- [TASK INSTRUCTIONS]: Write out every entry exactly as it appears, omitting the pictures.

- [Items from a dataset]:
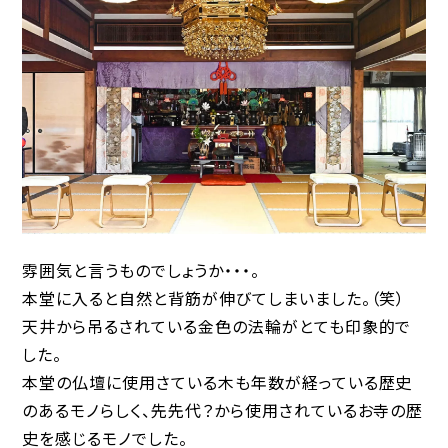
雰囲気と言うものでしょうか・・・。
本堂に入ると自然と背筋が伸びてしまいました。（笑）
天井から吊るされている金色の法輪がとても印象的で
した。
本堂の仏壇に使用さている木も年数が経っている歴史
のあるモノらしく、先先代？から使用されているお寺の歴
史を感じるモノでした。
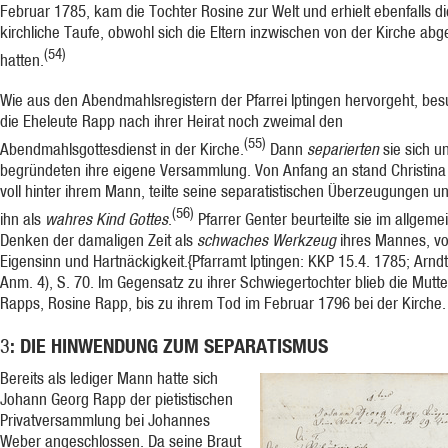
Februar 1785, kam die Tochter Rosine zur Welt und erhielt ebenfalls di
kirchliche Taufe, obwohl sich die Eltern inzwischen von der Kirche ab­
(54)
hatten.
Wie aus den Abendmahlsregistern der Pfarrei Iptingen hervorgeht, be
die Eheleute Rapp nach ihrer Heirat noch zweimal den
(55)
Abendmahlsgottesdienst in der Kirche.
Dann
separierten
sie sich u
begründeten ihre eigene Versammlung. Von Anfang an stand Chri­stin
voll hinter ihrem Mann, teilte seine separatistischen Überzeugungen u
(56)
ihn als
wahres Kind Gottes
.
Pfarrer Genter beurteilte sie im allgeme
Denken der damaligen Zeit als
schwaches Werkzeug
ihres Mannes, vo
Eigensinn und Hartnäckigkeit.{Pfarramt Iptingen: KKP 15.4. 1785; Arndt
Anm. 4), S. 70.
Im Ge­gensatz zu ihrer Schwiegertochter blieb die Mutte
Rapps, Rosine Rapp, bis zu ihrem Tod im Februar 1796 bei der Kirche.
: DIE HINWENDUNG ZUM SEPARATISMUS
3
Bereits als lediger Mann hatte sich
Johann Georg Rapp der pietistischen
Privatversammlung bei Johannes
Weber angeschlossen. Da seine Braut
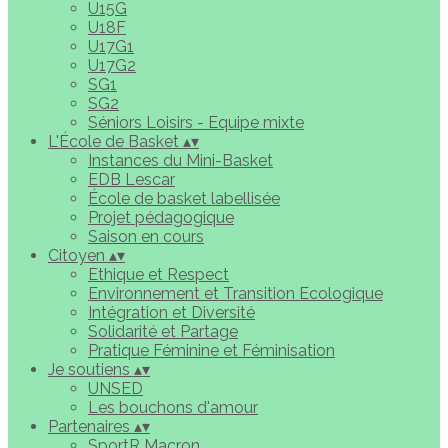
U15G
U18F
U17G1
U17G2
SG1
SG2
Séniors Loisirs - Equipe mixte
L'École de Basket
▴
▾
Instances du Mini-Basket
EDB Lescar
École de basket labellisée
Projet pédagogique
Saison en cours
Citoyen
▴
▾
Ethique et Respect
Environnement et Transition Ecologique
Intégration et Diversité
Solidarité et Partage
Pratique Féminine et Féminisation
Je soutiens
▴
▾
UNSED
Les bouchons d'amour
Partenaires
▴
▾
SportR Macron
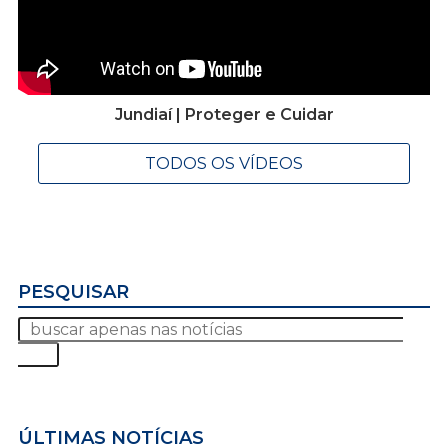
Jundiaí | Proteger e Cuidar
TODOS OS VÍDEOS
PESQUISAR
ÚLTIMAS NOTÍCIAS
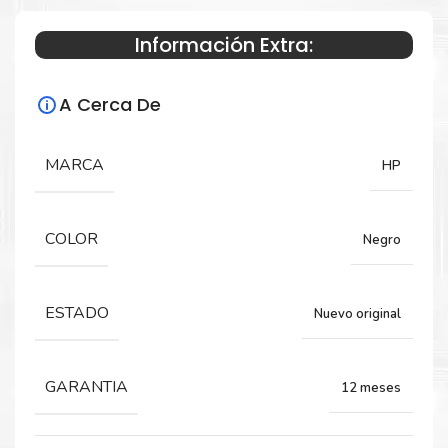
Información Extra:
Especificaciones Técnicas
A Cerca De
Para impresoras:
HP OfficeJet Pro 9010, 9016, 9018, 9020.
MARCA
HP
Rendimiento:
COLOR
Negro
2,000 páginas
ESTADO
Nuevo original
GARANTIA
12 meses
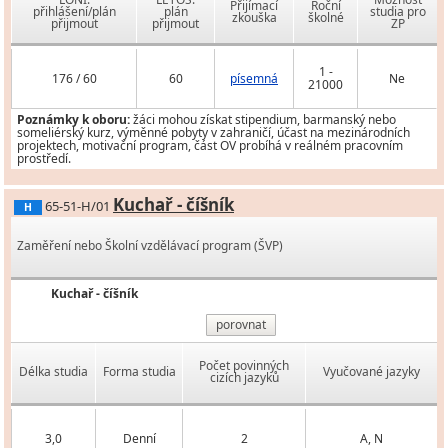
Přijímací
Roční
přihlášení/plán
plán
studia pro
zkouška
školné
přijmout
přijmout
ZP
1 -
176 / 60
60
písemná
Ne
21000
Poznámky k oboru:
žáci mohou získat stipendium, barmanský nebo
someliérský kurz, výměnné pobyty v zahraničí, účast na mezinárodních
projektech, motivační program, část OV probíhá v reálném pracovním
prostředí.
Kuchař - číšník
65-51-H/01
H
Zaměření nebo Školní vzdělávací program (ŠVP)
Kuchař - číšník
porovnat
Počet povinných
Délka studia
Forma studia
Vyučované jazyky
cizích jazyků
3,0
Denní
2
A, N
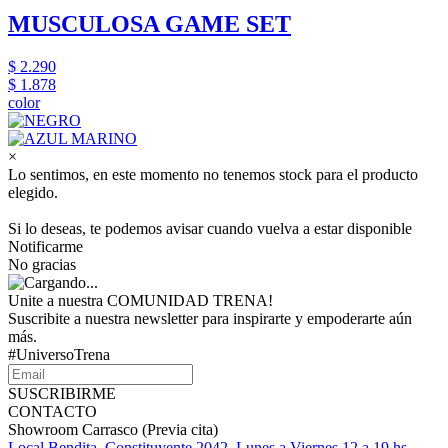
MUSCULOSA GAME SET
$ 2.290
$ 1.878
color
×
Lo sentimos, en este momento no tenemos stock para el producto
elegido.
Si lo deseas, te podemos avisar cuando vuelva a estar disponible
Notificarme
No gracias
Unite a nuestra COMUNIDAD TRENA!
Suscribite a nuestra newsletter para inspirarte y empoderarte aún
más.
#UniversoTrena
SUSCRIBIRME
CONTACTO
Showroom Carrasco (Previa cita)
Local Bendita. Constituyente 2042. Lunes a Viernes 12 a 19 hs.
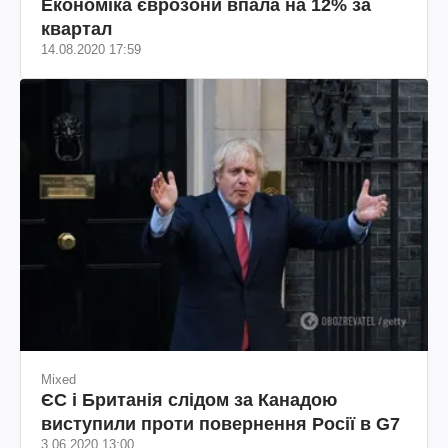
Економіка єврозони впала на 12% за
квартал
14.08.2020 17:59
Mixed
ЄС і Британія слідом за Канадою
виступили проти повернення Росії в G7
3.06.2020 13:00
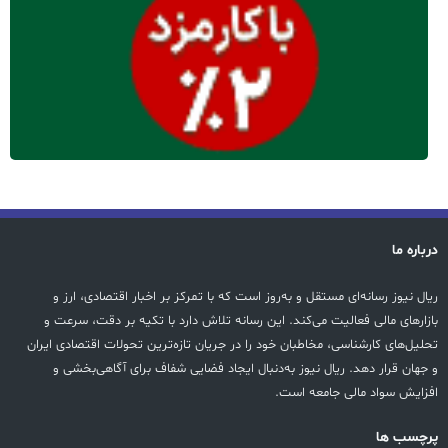
درباره ما
ریال نیوز رسانه‌ای مستقل و به‌روز است که با تمرکز بر اخبار اقتصادی، ارز و
بازارهای مالی فعالیت می‌کند. این رسانه تلاش دارد با تکیه بر دقت، سرعت و
تحلیل‌های کارشناسی، مخاطبان خود را در جریان تازه‌ترین تحولات اقتصادی ایران
و جهان قرار دهد. ریال نیوز به‌دنبال ایجاد فضایی شفاف برای آگاهی‌بخشی و
افزایش سواد مالی جامعه است.
پرچسب ها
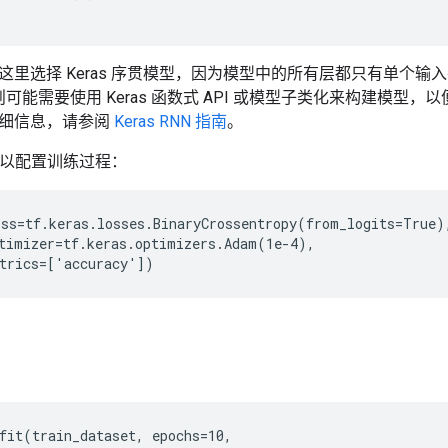
这里选择 Keras 序贯模型，因为模型中的所有层都只有单个
，则可能需要使用 Keras 函数式 API 或模型子类化来构建模型，
细信息，请参阅
Keras RNN 指南
。
 模型以配置训练过程：
ss=tf.keras.losses.BinaryCrossentropy(from_logits=True),
timizer=tf.keras.optimizers.Adam(1e-4),

fit(train_dataset, epochs=10,
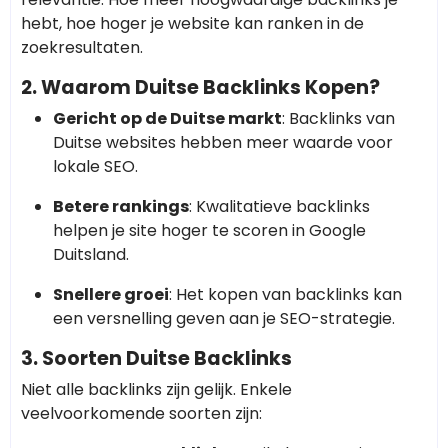
hebt, hoe hoger je website kan ranken in de
zoekresultaten.
2. Waarom Duitse Backlinks Kopen?
Gericht op de Duitse markt
: Backlinks van
Duitse websites hebben meer waarde voor
lokale SEO.
Betere rankings
: Kwalitatieve backlinks
helpen je site hoger te scoren in Google
Duitsland.
Snellere groei
: Het kopen van backlinks kan
een versnelling geven aan je SEO-strategie.
3. Soorten Duitse Backlinks
Niet alle backlinks zijn gelijk. Enkele
veelvoorkomende soorten zijn:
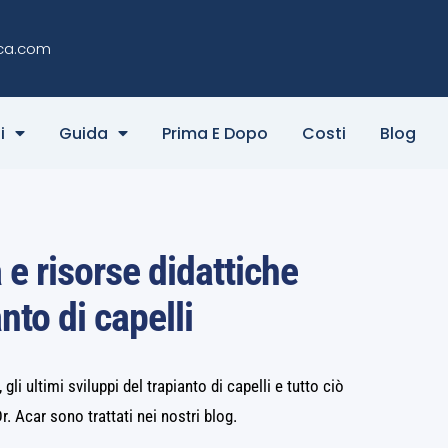
ca.com
i
Guida
Prima E Dopo
Costi
Blog
e risorse didattiche
anto di capelli
li ultimi sviluppi del trapianto di capelli e tutto ciò
 Acar sono trattati nei nostri blog.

- [SOLUTION TO THIS TASK]:
雰囲気と言うものでしょうか・・・。
本堂に入ると自然と背筋が伸びてしまいました。（笑）
天井から吊るされている金色の法輪がとても印象的で
した。
本堂の仏壇に使用さている木も年数が経っている歴史
のあるモノらしく、先先代？から使用されているお寺の歴
史を感じるモノでした。
Februar 1785, kam die Tochter Rosine zur Welt und erhielt ebenfalls di
kirchliche Taufe, obwohl sich die Eltern inzwischen von der Kirche ab­
(54)
hatten.
Wie aus den Abendmahlsregistern der Pfarrei Iptingen hervorgeht, be
die Eheleute Rapp nach ihrer Heirat noch zweimal den
(55)
Abendmahlsgottesdienst in der Kirche.
Dann
separierten
sie sich u
begründeten ihre eigene Versammlung. Von Anfang an stand Chri­stin
voll hinter ihrem Mann, teilte seine separatistischen Überzeugungen u
(56)
ihn als
wahres Kind Gottes
.
Pfarrer Genter beurteilte sie im allgeme
Denken der damaligen Zeit als
schwaches Werkzeug
ihres Mannes, vo
Eigensinn und Hartnäckigkeit.{Pfarramt Iptingen: KKP 15.4. 1785; Arndt
Anm. 4), S. 70.
Im Ge­gensatz zu ihrer Schwiegertochter blieb die Mutte
Rapps, Rosine Rapp, bis zu ihrem Tod im Februar 1796 bei der Kirche.
: DIE HINWENDUNG ZUM SEPARATISMUS
3
Bereits als lediger Mann hatte sich
Johann Georg Rapp der pietistischen
Privatversammlung bei Johannes
Weber angeschlossen. Da seine Braut
U15G
U18F
U17G1
U17G2
SG1
SG2
Séniors Loisirs - Equipe mixte
L'École de Basket
▴
▾
Instances du Mini-Basket
EDB Lescar
École de basket labellisée
Projet pédagogique
Saison en cours
Citoyen
▴
▾
Ethique et Respect
Environnement et Transition Ecologique
Intégration et Diversité
Solidarité et Partage
Pratique Féminine et Féminisation
Je soutiens
▴
▾
UNSED
Les bouchons d'amour
Partenaires
▴
▾
SportR Macron
Jundiaí | Proteger e Cuidar
TODOS OS VÍDEOS
PESQUISAR
ÚLTIMAS NOTÍCIAS
Información Extra:
Especificaciones Técnicas
A Cerca De
Para impresoras:
HP OfficeJet Pro 9010, 9016, 9018, 9020.
MARCA
HP
Rendimiento:
COLOR
Negro
2,000 páginas
ESTADO
Nuevo original
GARANTIA
12 meses
Přijímací
Roční
přihlášení/plán
plán
studia pro
zkouška
školné
přijmout
přijmout
ZP
1 -
176 / 60
60
písemná
Ne
21000
Poznámky k oboru:
žáci mohou získat stipendium, barmanský nebo
someliérský kurz, výměnné pobyty v zahraničí, účast na mezinárodních
projektech, motivační program, část OV probíhá v reálném pracovním
prostředí.
Kuchař - číšník
65-51-H/01
H
Zaměření nebo Školní vzdělávací program (ŠVP)
Kuchař - číšník
porovnat
Počet povinných
Délka studia
Forma studia
Vyučované jazyky
cizích jazyků
3,0
Denní
2
A, N
MUSCULOSA GAME SET
$ 2.290
$ 1.878
color
×
Lo sentimos, en este momento no tenemos stock para el producto
elegido.
Si lo deseas, te podemos avisar cuando vuelva a estar disponible
Notificarme
No gracias
Unite a nuestra COMUNIDAD TRENA!
Suscribite a nuestra newsletter para inspirarte y empoderarte aún
más.
#UniversoTrena
SUSCRIBIRME
CONTACTO
Showroom Carrasco (Previa cita)
Local Bendita. Constituyente 2042. Lunes a Viernes 12 a 19 hs.
Економіка єврозони впала на 12% за
квартал
14.08.2020 17:59
Mixed
ЄС і Британія слідом за Канадою
виступили проти повернення Росії в G7
3.06.2020 13:00
درباره ما
ریال نیوز رسانه‌ای مستقل و به‌روز است که با تمرکز بر اخبار اقتصادی، ارز و
بازارهای مالی فعالیت می‌کند. این رسانه تلاش دارد با تکیه بر دقت، سرعت و
تحلیل‌های کارشناسی، مخاطبان خود را در جریان تازه‌ترین تحولات اقتصادی ایران
و جهان قرار دهد. ریال نیوز به‌دنبال ایجاد فضایی شفاف برای آگاهی‌بخشی و
افزایش سواد مالی جامعه است.
پرچسب ها
这里选择 Keras 序贯模型，因为模型中的所有层都只有单个
，则可能需要使用 Keras 函数式 API 或模型子类化来构建模型，
细信息，请参阅
Keras RNN 指南
。
 模型以配置训练过程：
ss=tf.keras.losses.BinaryCrossentropy(from_logits=True),
timizer=tf.keras.optimizers.Adam(1e-4),

fit(train_dataset, epochs=10,
hebt, hoe hoger je website kan ranken in de
zoekresultaten.
2. Waarom Duitse Backlinks Kopen?
Gericht op de Duitse markt
: Backlinks van
Duitse websites hebben meer waarde voor
lokale SEO.
Betere rankings
: Kwalitatieve backlinks
helpen je site hoger te scoren in Google
Duitsland.
Snellere groei
: Het kopen van backlinks kan
een versnelling geven aan je SEO-strategie.
3. Soorten Duitse Backlinks
Niet alle backlinks zijn gelijk. Enkele
veelvoorkomende soorten zijn:
ca.com
i
Guida
Prima E Dopo
Costi
Blog
e risorse didattiche
anto di capelli
li ultimi sviluppi del trapianto di capelli e tutto ciò
 Acar sono trattati nei nostri blog.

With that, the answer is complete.